> **What the task asks**
Each line below from the one containing "Conditions de Paiement" through the one containing "Nadia Azale, nouvelle" is to be given again exactly, and no line outside that span.

Exercise input section start

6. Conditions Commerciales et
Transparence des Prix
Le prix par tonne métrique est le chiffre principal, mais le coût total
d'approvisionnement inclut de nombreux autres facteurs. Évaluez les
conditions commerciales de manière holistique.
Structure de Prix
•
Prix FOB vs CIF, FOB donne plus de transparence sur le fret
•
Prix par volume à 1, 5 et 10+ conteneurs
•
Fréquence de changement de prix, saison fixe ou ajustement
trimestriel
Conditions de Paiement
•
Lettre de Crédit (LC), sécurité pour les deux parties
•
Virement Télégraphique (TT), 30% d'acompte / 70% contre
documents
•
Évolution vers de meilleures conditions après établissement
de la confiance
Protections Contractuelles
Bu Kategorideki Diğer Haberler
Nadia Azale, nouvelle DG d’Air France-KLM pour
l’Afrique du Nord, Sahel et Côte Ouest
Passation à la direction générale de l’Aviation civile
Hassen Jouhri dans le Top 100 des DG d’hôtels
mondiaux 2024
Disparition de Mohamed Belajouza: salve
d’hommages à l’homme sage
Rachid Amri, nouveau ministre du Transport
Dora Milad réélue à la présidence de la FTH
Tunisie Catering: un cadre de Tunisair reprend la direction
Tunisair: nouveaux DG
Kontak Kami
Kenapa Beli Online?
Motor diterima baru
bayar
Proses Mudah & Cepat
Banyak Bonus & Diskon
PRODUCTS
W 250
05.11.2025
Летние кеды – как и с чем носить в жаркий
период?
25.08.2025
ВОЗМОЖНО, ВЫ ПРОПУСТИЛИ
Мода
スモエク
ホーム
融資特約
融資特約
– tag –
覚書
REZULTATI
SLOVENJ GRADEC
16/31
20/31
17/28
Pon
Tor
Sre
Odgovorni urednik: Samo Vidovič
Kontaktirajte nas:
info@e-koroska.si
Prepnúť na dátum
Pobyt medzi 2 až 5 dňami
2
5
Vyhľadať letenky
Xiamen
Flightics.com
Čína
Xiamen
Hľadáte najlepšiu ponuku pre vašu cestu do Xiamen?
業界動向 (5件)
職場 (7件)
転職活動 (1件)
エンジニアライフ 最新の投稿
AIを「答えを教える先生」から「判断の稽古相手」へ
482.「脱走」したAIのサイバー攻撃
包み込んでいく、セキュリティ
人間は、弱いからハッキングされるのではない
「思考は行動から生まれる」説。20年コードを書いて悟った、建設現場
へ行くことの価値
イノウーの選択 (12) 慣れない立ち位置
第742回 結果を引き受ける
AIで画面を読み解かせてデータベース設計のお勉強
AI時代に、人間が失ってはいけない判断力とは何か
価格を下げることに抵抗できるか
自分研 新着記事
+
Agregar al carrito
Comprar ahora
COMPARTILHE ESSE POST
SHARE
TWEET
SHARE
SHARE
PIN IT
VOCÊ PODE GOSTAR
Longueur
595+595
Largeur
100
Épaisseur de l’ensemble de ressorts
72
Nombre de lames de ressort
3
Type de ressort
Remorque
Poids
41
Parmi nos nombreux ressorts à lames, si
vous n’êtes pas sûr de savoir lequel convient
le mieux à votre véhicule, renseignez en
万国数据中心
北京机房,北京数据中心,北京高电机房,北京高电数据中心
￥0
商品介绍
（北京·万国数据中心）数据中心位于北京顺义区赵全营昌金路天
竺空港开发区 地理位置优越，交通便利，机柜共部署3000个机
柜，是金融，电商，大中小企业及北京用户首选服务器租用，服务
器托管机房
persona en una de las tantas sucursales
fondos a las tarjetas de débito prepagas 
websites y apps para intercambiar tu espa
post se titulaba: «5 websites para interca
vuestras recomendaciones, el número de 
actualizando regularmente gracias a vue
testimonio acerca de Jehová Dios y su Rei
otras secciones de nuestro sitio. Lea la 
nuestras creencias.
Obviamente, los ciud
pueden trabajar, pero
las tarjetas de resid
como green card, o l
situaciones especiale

Exercise input section end

> **Response for this exercise**
Conditions de Paiement
•
Lettre de Crédit (LC), sécurité pour les deux parties
•
Virement Télégraphique (TT), 30% d'acompte / 70% contre
documents
•
Évolution vers de meilleures conditions après établissement
de la confiance
Protections Contractuelles
Bu Kategorideki Diğer Haberler
Nadia Azale, nouvelle DG d’Air France-KLM pour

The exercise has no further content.